By HELENE COOPER, NYT, October 9, 2010

IN the panoply of national security conundrums facing the Obama administration, there is one that stands central.

Can the United States ever succeed in the Afghanistan war if its two principal allies mistrust each other? Indeed, can the war succeed if one of those two principal allies is in cahoots with the enemy?

The enemy, of course, is the Taliban. And the allies are the Pakistani and Afghan governments. Troops from both countries, as well as American forces, have been fighting elements of the Taliban on their respective soils.

But Pakistan has also been accused of pulling its punches in that fight, because it fears the day when a strong Afghanistan might align with India. It would be convenient for Pakistan if the Taliban remained a force to prevent that.

That explains why suspicions of such double-dealing were the talk of Washington last week, spurred by the multiple attacks on NATO convoys that just about every diplomat, foreign policy official and Beltway taxi driver laid at the feet of the Pakistani government.

In retaliation for American helicopter strikes that killed three Pakistani border soldiers on Sept. 30, the Pakistani government had shut down a border crossing used to supply the Afghan war effort. That offered Taliban and Qaeda insurgents a golden opportunity to blow up the NATO convoys, and within a week, three major attacks destroyed dozens of trucks.

Although the United States responded by blanketing Islamabad with mea culpas for the helicopter strikes, the incident has laid bare the fundamental challenge of the American-Pakistan alliance: When it comes to Afghanistan, America and Pakistan have very different national security interests.

President Obama defines American national security interests in South Asia as revolving around the need to prevent the region from becoming a launching pad for terrorist attacks on the United States and American allies.

That’s why, Mr. Obama says, American troops are in Afghanistan, and that’s why the United States is pushing the Pakistani government to act on its soil against militants like the Afghan Taliban, Al Qaeda and the Haqqani network. That’s also why American troops were engaged in cross-border strikes.

But Pakistan, for its part, defines its national security interests as revolving around India, its nemesis in a tangle of disputes that have proven intractable for six decades.
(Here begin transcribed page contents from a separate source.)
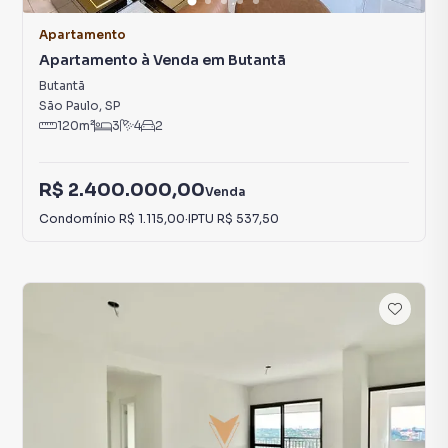
Apartamento
Apartamento à Venda em Butantã
Butantã
São Paulo
,
SP
120
m²
3
4
2
R$ 2.400.000,00
Venda
Condomínio
R$ 1.115,00
·
IPTU
R$ 537,50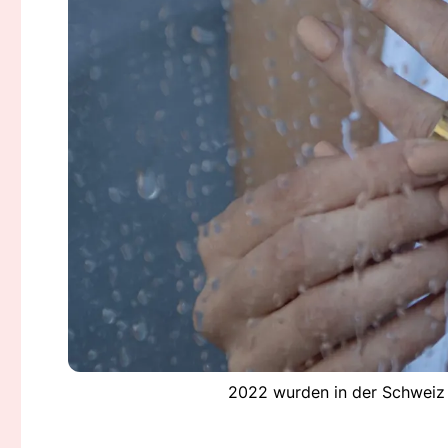
2022 wurden in der Schweiz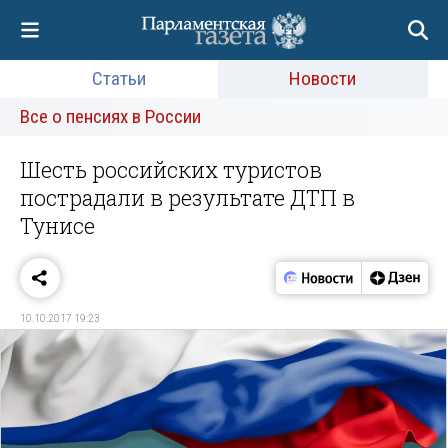
Статьи
Новости
Все о пенсиях в России
Шесть российских туристов
пострадали в результате ДТП в
Тунисе
10.10.2017 19:23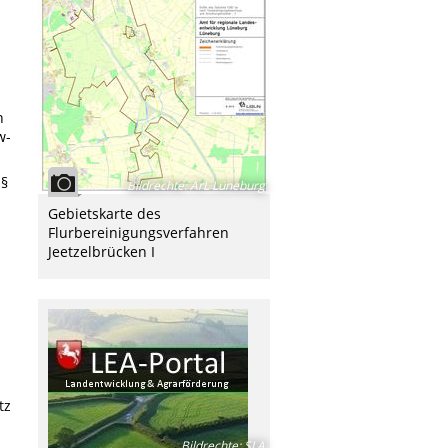
n
w-
 §
Bildrechte
:
ArL Lüneburg
Gebietskarte des
Flurbereinigungsverfahren
Jeetzelbrücken I
tz
Bildrechte
:
SLA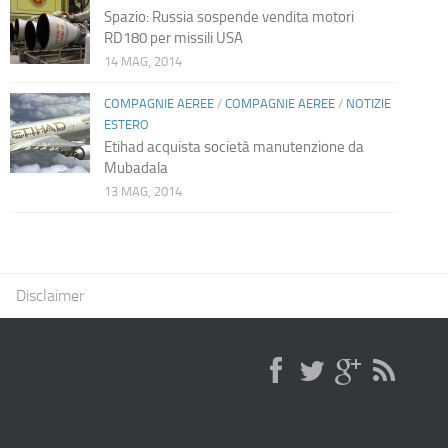
Spazio: Russia sospende vendita motori
RD180 per missili USA
14 MAG, 2014
COMPAGNIE AEREE
/
COMPAGNIE AEREE
/
NOTIZIE
ESTERO
Etihad acquista società manutenzione da
Mubadala
13 MAG, 2014
Disclaimer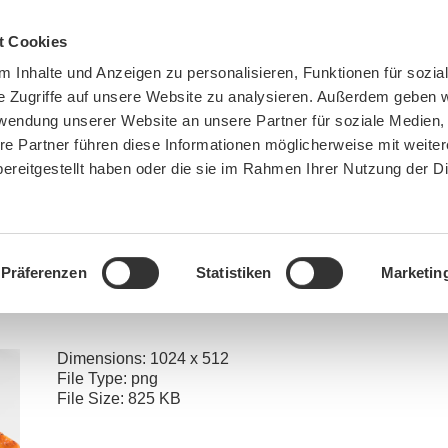
t Cookies
 Inhalte und Anzeigen zu personalisieren, Funktionen für sozia
e Zugriffe auf unsere Website zu analysieren. Außerdem geben w
rwendung unserer Website an unsere Partner für soziale Medien
re Partner führen diese Informationen möglicherweise mit weite
ereitgestellt haben oder die sie im Rahmen Ihrer Nutzung der D
BN MÜNCHEN
MITMACHEN
SPENDEN
Präferenzen
Statistiken
Marketin
u are here:
Home
»
Aschermittwoch gibt‘s Fisch – Bio? Logisch!
»
PM Fisch an Aschermittw
Dimensions:
1024 x 512
File Type:
png
File Size:
825 KB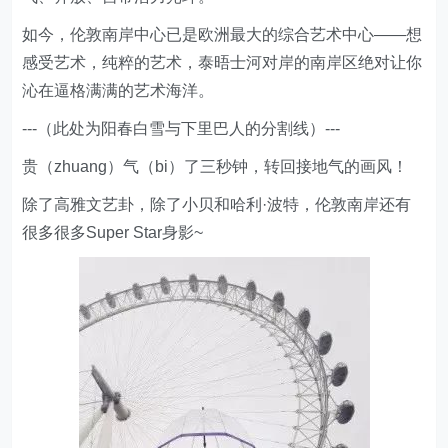
如今，伦敦南岸中心已是欧洲最大的综合艺术中心——想
感受艺术，纯粹的艺术，泰晤士河对岸的南岸区绝对让你
沁在逼格满满的艺术海洋。
---（此处为阳春白雪与下里巴人的分割线）---
贵（zhuang）气（bi）了三秒钟，转回接地气的画风！
除了高雅文艺卦，除了小贝和哈利·波特，伦敦南岸还有
很多很多Super Star身影~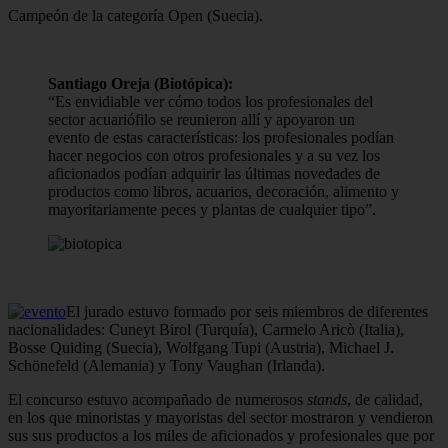
Campeón de la categoría Open (Suecia).
Santiago Oreja (Biotópica):
“Es envidiable ver cómo todos los profesionales del
sector acuariófilo se reunieron allí y apoyaron un
evento de estas características: los profesionales podían
hacer negocios con otros profesionales y a su vez los
aficionados podían adquirir las últimas novedades de
productos como libros, acuarios, decoración, alimento y
mayoritariamente peces y plantas de cualquier tipo”.
El jurado estuvo formado por seis miembros de diferentes
nacionalidades: Cuneyt Birol (Turquía), Carmelo Aricò (Italia),
Bosse Quiding (Suecia), Wolfgang Tupi (Austria), Michael J.
Schönefeld (Alemania) y Tony Vaughan (Irlanda).
El concurso estuvo acompañado de numerosos
stands
, de calidad,
en los que minoristas y mayoristas del sector mostraron y vendieron
sus sus productos a los miles de aficionados y profesionales que por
Every step that the Pakistani government takes is seen through that prism.

What Pakistan wants most in Afghanistan is an assurance that India cannot use it to threaten Pakistan. For that, a radical Islamic movement like the Taliban, with strong ties to kin in Pakistan, fits the bill. That is why the Pakistani government’s intelligence agencies helped the Taliban in its initial rise to power in the 1990s.

Now, Pakistan wants to ensure against the possibility of an Afghan national government with a strong army emerging on its border and aligning with India. So supporting the Afghan Taliban is again a hedge, as it was in the 1990s.
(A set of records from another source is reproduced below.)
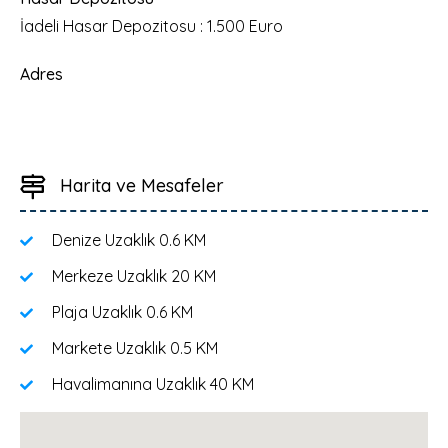
İadeli Hasar Depozitosu : 1.500 Euro
Adres
Harita ve Mesafeler
Denize Uzaklık
0.6 KM
Merkeze Uzaklık
20 KM
Plaja Uzaklık
0.6 KM
Markete Uzaklık
0.5 KM
Havalimanına Uzaklık
40 KM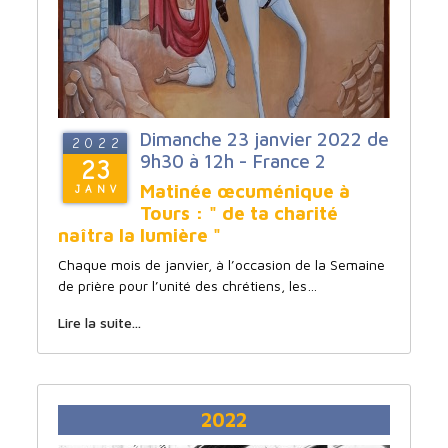
Dimanche 23 janvier 2022 de
2022
9h30 à 12h - France 2
23
Matinée œcuménique à
JANV
Tours : " de ta charité
naîtra la lumière "
Chaque mois de janvier, à l’occasion de la Semaine
de prière pour l’unité des chrétiens, les…
Lire la suite...
2022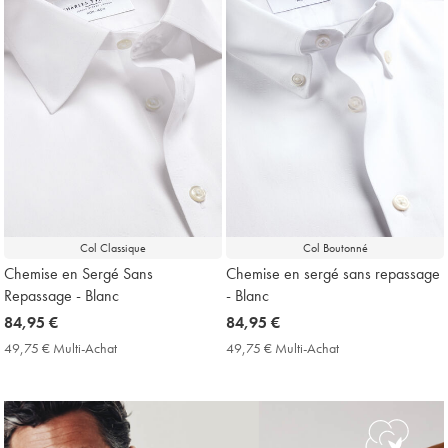
Col Classique
Col Boutonné
Chemise en Sergé Sans
Chemise en sergé sans repassage
Repassage - Blanc
- Blanc
now
84,95 €
now
84,95 €
84,95
84,95
49,75 € Multi-Achat
49,75
49,75 € Multi-Achat
49,75
€
€
€
€
Multi-
Multi-
Achat
Achat
Price
Price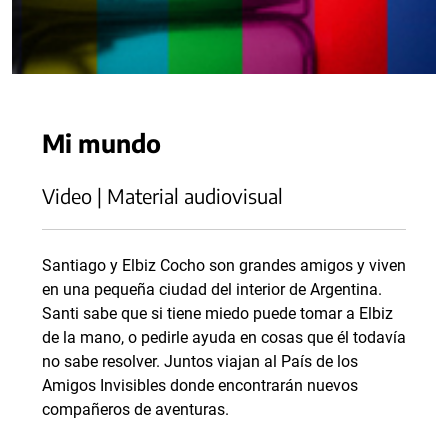
Mi mundo
Video | Material audiovisual
Santiago y Elbiz Cocho son grandes amigos y viven
en una pequeña ciudad del interior de Argentina.
Santi sabe que si tiene miedo puede tomar a Elbiz
de la mano, o pedirle ayuda en cosas que él todavía
no sabe resolver. Juntos viajan al País de los
Amigos Invisibles donde encontrarán nuevos
compañeros de aventuras.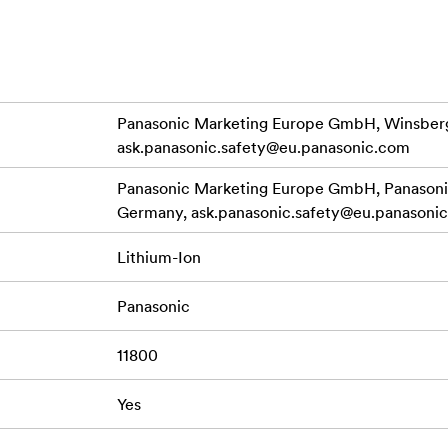
Panasonic Marketing Europe GmbH, Winsberg
ask.panasonic.safety@eu.panasonic.com
Panasonic Marketing Europe GmbH, Panasonic
Germany,
ask.panasonic.safety@eu.panasoni
Lithium-Ion
Panasonic
11800
Yes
What’s more, the Pakistanis don’t believe that the United States will stay in Afghanistan, and Mr. Obama’s announcement that he will begin a pullout starting in July 2011 has exacerbated that belief. And if the United States leaves, the Pakistanis believe, it is only a matter of time before the Afghan Taliban return to power. When they do, Islamabad wants to make sure that it has kept in the Taliban’s good graces.

Finally — again because of India — the Pakistani government wants to make sure that its historic allies, including the Afghan Taliban and the Haqqani network, will be deeply entrenched in any efforts to reach a political settlement that would involve power-sharing in Afghanistan.

“The Haqqanis represent a powerful element of the Pashtuns,” said Shuja Nawaz, director of the South Asia Center at the Atlantic Council. “Those are the tribes that straddle the border.” The Pakistani government, Mr. Nawaz said, “feels that if the Pashtuns are in power, Indians are less likely to have a strong hold, because the Indian relationship has been very overtly with the Northern Alliance.” He was referring to the group of largely non-Pashtun Afghan militias that ousted the Taliban in 2001 with American assistance.

Moeed W. Yusuf, a South Asia adviser at the United States Institute of Peace, adds: “Pakistan sees that any political settlement in Afghanistan that does not include groups that are friendly to Pakistan, like the Haqqani network, will mean that Pakistan will have gotten the rough end of the deal. It will not be able to ensure an Afghanistan which does not allow inroads to India.”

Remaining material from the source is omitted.